By James Murphy
While Celine Song’s directorial debut references Eternal Sunshine of the Spotless Mind, and is similarly achingly beautiful, this is not a Hollywood love story. With its cinematic exploration of the Korean word in-yeon, which roughly translates to “you can’t control who comes into your life and who stays in it”, Past Lives makes tangible universal agonies: unrequited loves, the torments of what might have been, the tragedy of meeting someone at the wrong place or the wrong time.

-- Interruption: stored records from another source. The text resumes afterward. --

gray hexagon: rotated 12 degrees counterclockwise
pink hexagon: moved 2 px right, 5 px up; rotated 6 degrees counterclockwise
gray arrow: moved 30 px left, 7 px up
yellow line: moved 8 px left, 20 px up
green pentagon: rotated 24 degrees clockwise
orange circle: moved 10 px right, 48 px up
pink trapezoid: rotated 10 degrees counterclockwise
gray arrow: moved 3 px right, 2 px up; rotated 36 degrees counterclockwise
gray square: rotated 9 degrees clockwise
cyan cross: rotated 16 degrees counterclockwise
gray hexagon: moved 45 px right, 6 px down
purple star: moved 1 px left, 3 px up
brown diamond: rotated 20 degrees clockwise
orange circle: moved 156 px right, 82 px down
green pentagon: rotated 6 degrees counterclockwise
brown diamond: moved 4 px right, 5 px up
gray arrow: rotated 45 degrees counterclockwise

Past Lives, fittingly, exists, mostly, in two worlds. It begins with the worlds colliding, as Nora (Greta Lee), her husband Arthur (John Magaro) and Hae Sung (Teo Yoo) sit in a bar at 3 AM. It then flashes back 24 years to Korea, where Nora/Na Young and Hae Sung have a primary school crush which is abruptly ended by Nora’s immigration to Canada. Leaping 12 years forward, the two re-connect across borders over Facebook and video chat, forming a digital friendship that verges on romance, but that is cut short again by the tyranny of distance. Finally, in the present, Nora has been married for seven years (seven-year itch), Hae Sung is contemplating marriage, but travels to New York to finally reunite with Nora to see if the bond still exists.

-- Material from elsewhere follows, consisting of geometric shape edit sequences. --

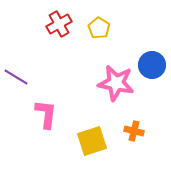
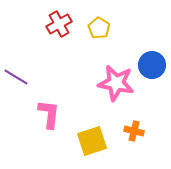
pink L-shape: moved 3 px right
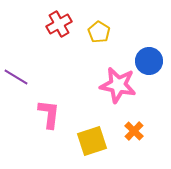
yellow pentagon: moved 4 px down
blue circle: moved 3 px left, 4 px up
pink star: moved 2 px right, 2 px down
orange cross: rotated 30 degrees clockwise
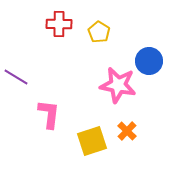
red cross: rotated 30 degrees clockwise
orange cross: moved 7 px left
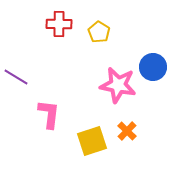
blue circle: moved 4 px right, 6 px down
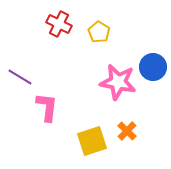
red cross: rotated 25 degrees clockwise
purple line: moved 4 px right
pink star: moved 3 px up
pink L-shape: moved 2 px left, 7 px up
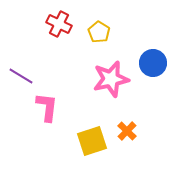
blue circle: moved 4 px up
purple line: moved 1 px right, 1 px up
pink star: moved 7 px left, 3 px up; rotated 24 degrees counterclockwise
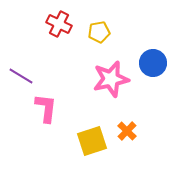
yellow pentagon: rotated 30 degrees clockwise
pink L-shape: moved 1 px left, 1 px down
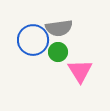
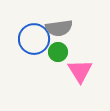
blue circle: moved 1 px right, 1 px up
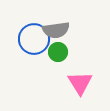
gray semicircle: moved 3 px left, 2 px down
pink triangle: moved 12 px down
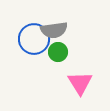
gray semicircle: moved 2 px left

Past Lives revels in awkward silences, in moments where nothing can be said, no words will suffice. No words, except for in-yeon. Like Michel Gondry’s Eternal Sunshine and Sofia Coppola’s Lost in Translation, Celine Song tries to make sense of the complexities of coupling: the silly utterings between the sheets, the unspoken fears that the one you love, the person who expands your reality, could be dreaming of someone else. It’s also a timely examination of how deeply we can bond over the internet, as well as pondering whether childhood loves, or fairy tale stories, hold greater sway than attachments formed by circumstance. Comparative merits of American and Korean socio-economic conditions, and the immigrant experience are also strong undercurrents.

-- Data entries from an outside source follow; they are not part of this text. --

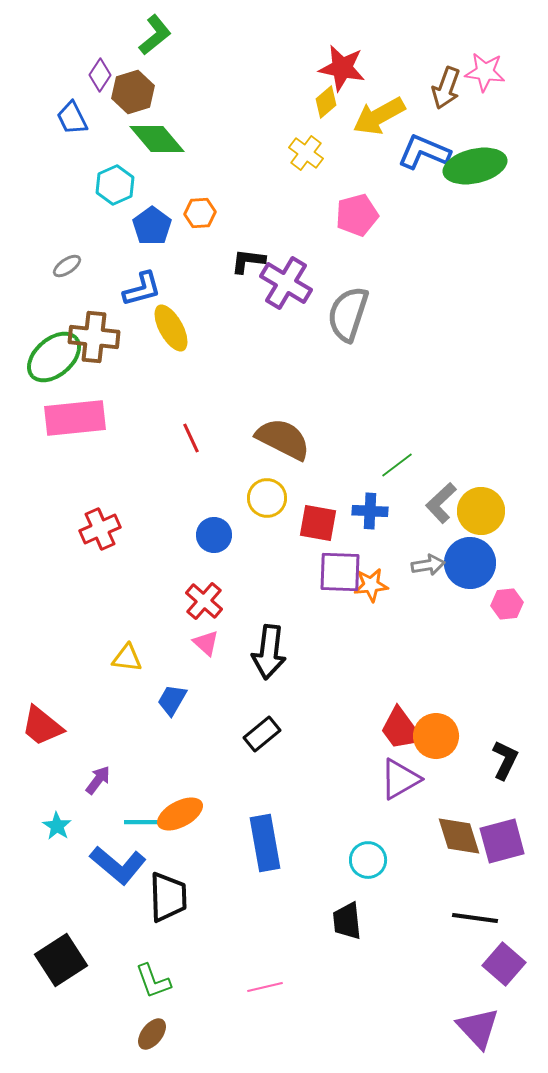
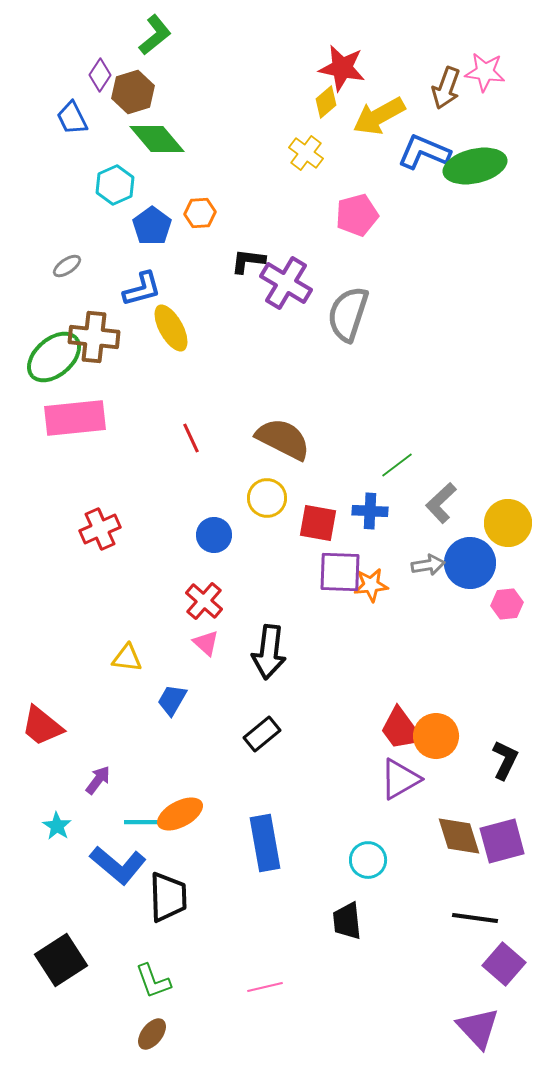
yellow circle at (481, 511): moved 27 px right, 12 px down
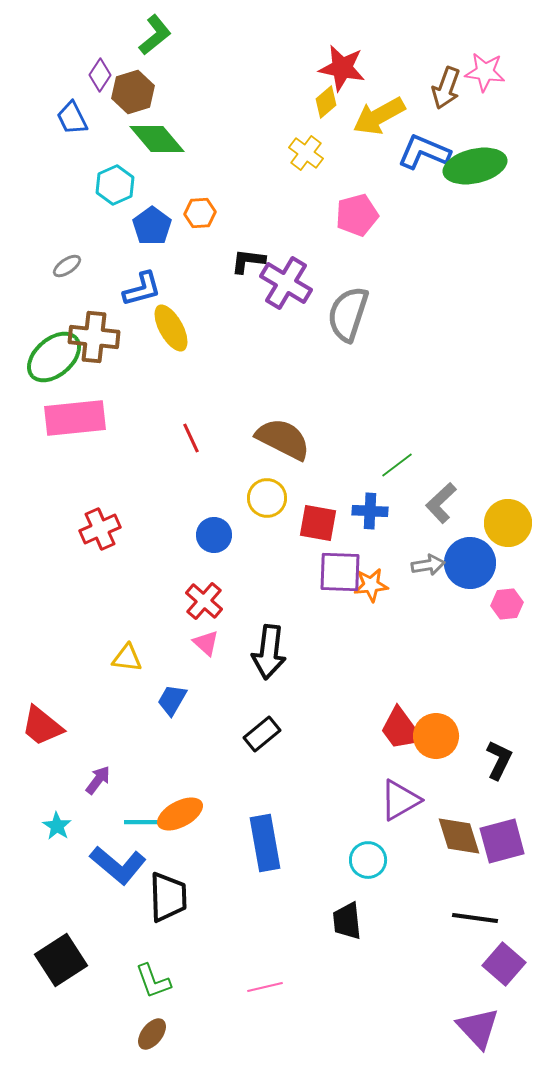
black L-shape at (505, 760): moved 6 px left
purple triangle at (400, 779): moved 21 px down
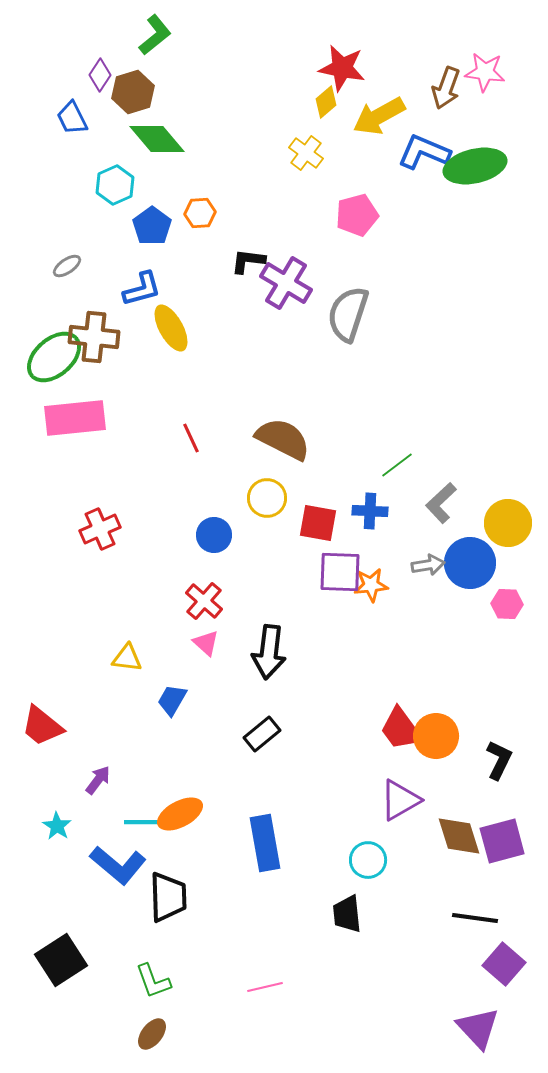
pink hexagon at (507, 604): rotated 8 degrees clockwise
black trapezoid at (347, 921): moved 7 px up
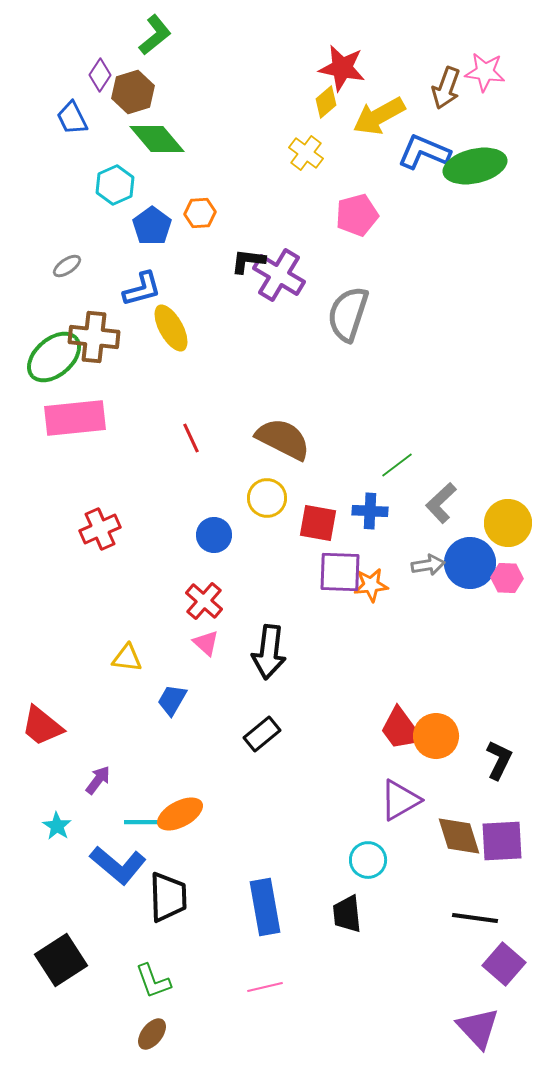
purple cross at (286, 283): moved 7 px left, 8 px up
pink hexagon at (507, 604): moved 26 px up
purple square at (502, 841): rotated 12 degrees clockwise
blue rectangle at (265, 843): moved 64 px down
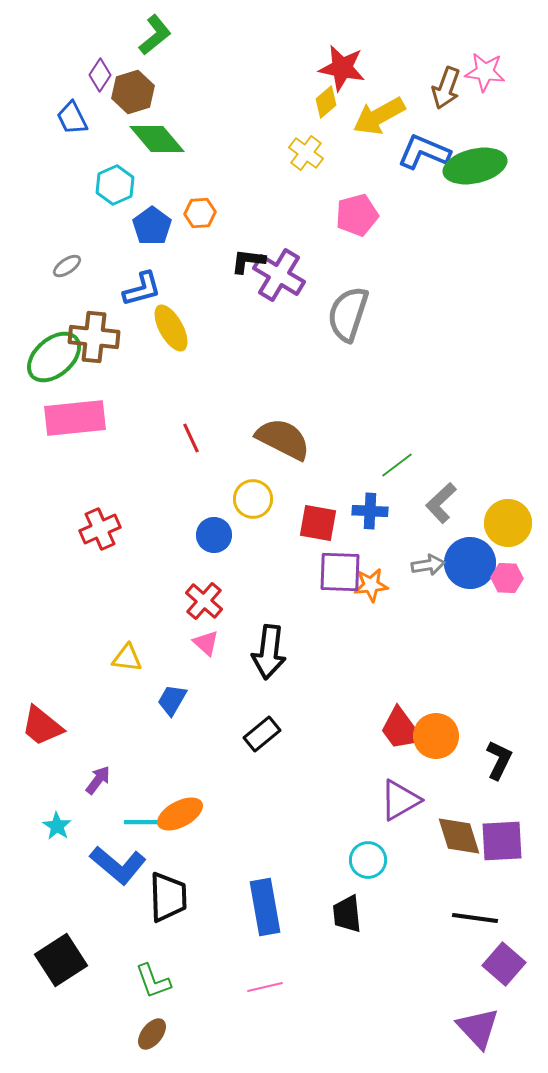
yellow circle at (267, 498): moved 14 px left, 1 px down
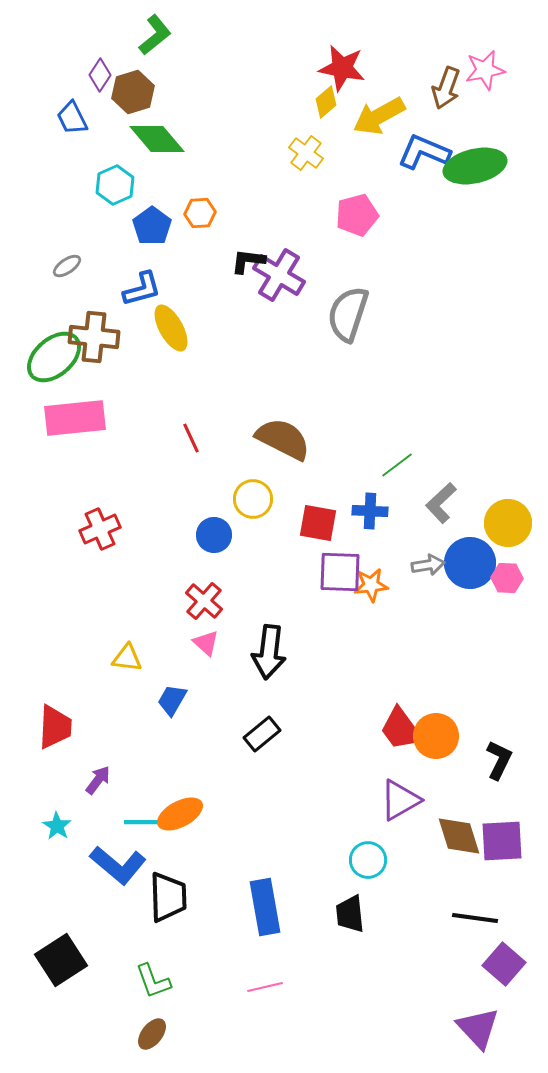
pink star at (485, 72): moved 2 px up; rotated 18 degrees counterclockwise
red trapezoid at (42, 726): moved 13 px right, 1 px down; rotated 126 degrees counterclockwise
black trapezoid at (347, 914): moved 3 px right
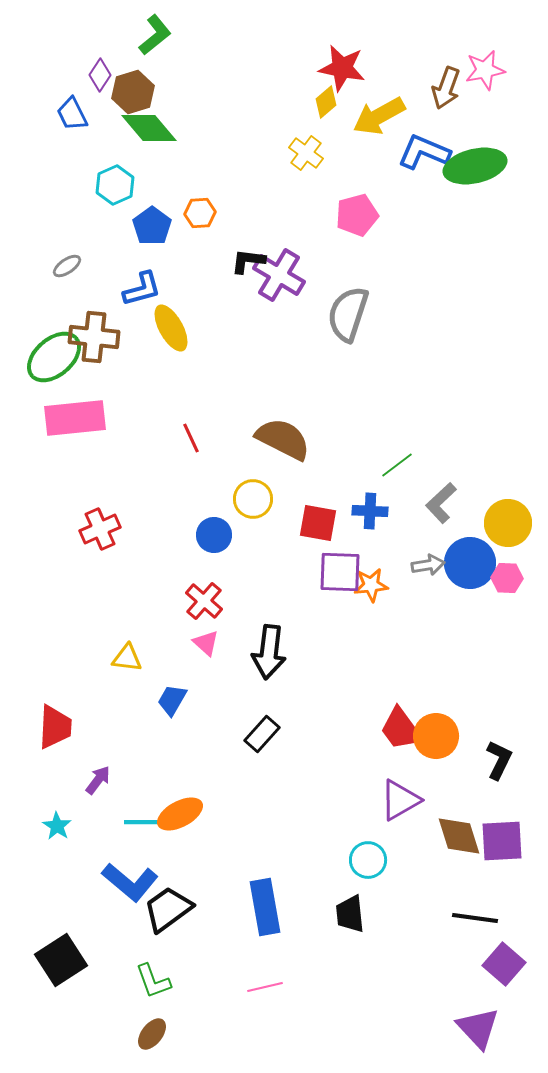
blue trapezoid at (72, 118): moved 4 px up
green diamond at (157, 139): moved 8 px left, 11 px up
black rectangle at (262, 734): rotated 9 degrees counterclockwise
blue L-shape at (118, 865): moved 12 px right, 17 px down
black trapezoid at (168, 897): moved 12 px down; rotated 124 degrees counterclockwise
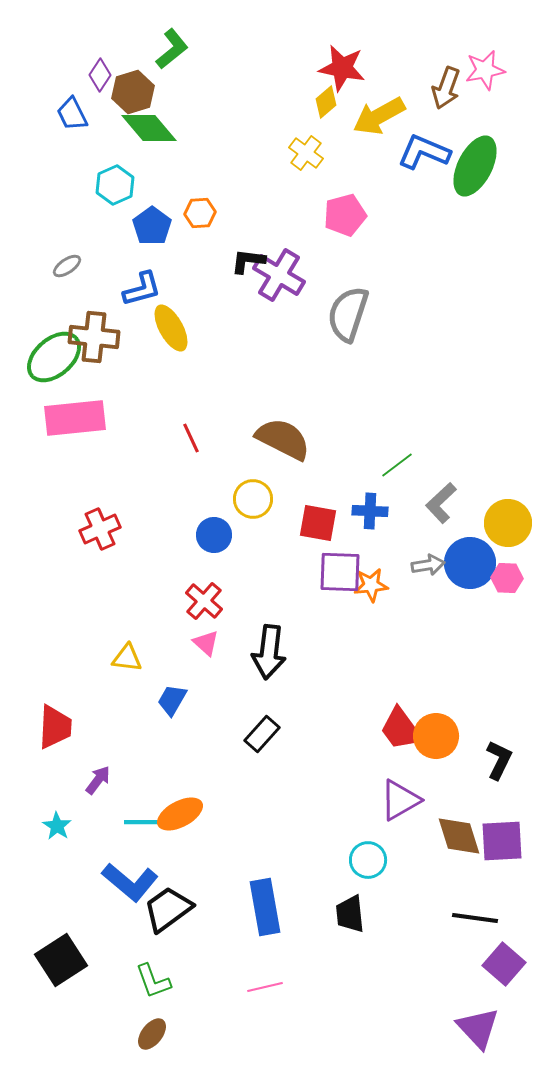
green L-shape at (155, 35): moved 17 px right, 14 px down
green ellipse at (475, 166): rotated 50 degrees counterclockwise
pink pentagon at (357, 215): moved 12 px left
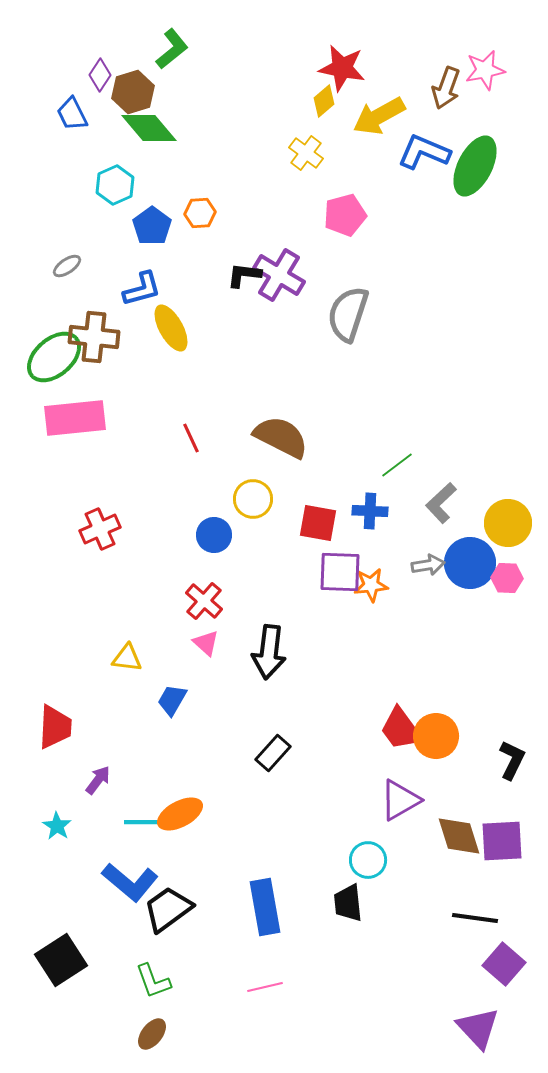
yellow diamond at (326, 102): moved 2 px left, 1 px up
black L-shape at (248, 261): moved 4 px left, 14 px down
brown semicircle at (283, 439): moved 2 px left, 2 px up
black rectangle at (262, 734): moved 11 px right, 19 px down
black L-shape at (499, 760): moved 13 px right
black trapezoid at (350, 914): moved 2 px left, 11 px up
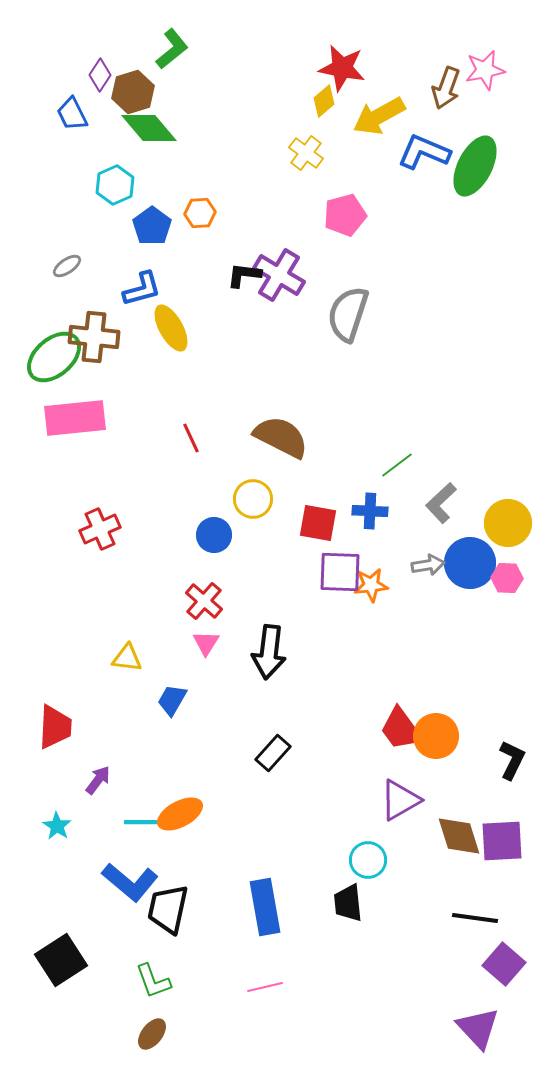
pink triangle at (206, 643): rotated 20 degrees clockwise
black trapezoid at (168, 909): rotated 42 degrees counterclockwise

Cognitive scientists debate the extent to which our conceptions of reality are shaped by the languages that we speak: if there are no words for a feeling or a perception, can we feel or see it? Maybe we feel something ineffable, that we grasp for but can’t quite grab hold onto. Past Lives helps us grab hold of that feeling. It is consciousness expanding and heart breaking.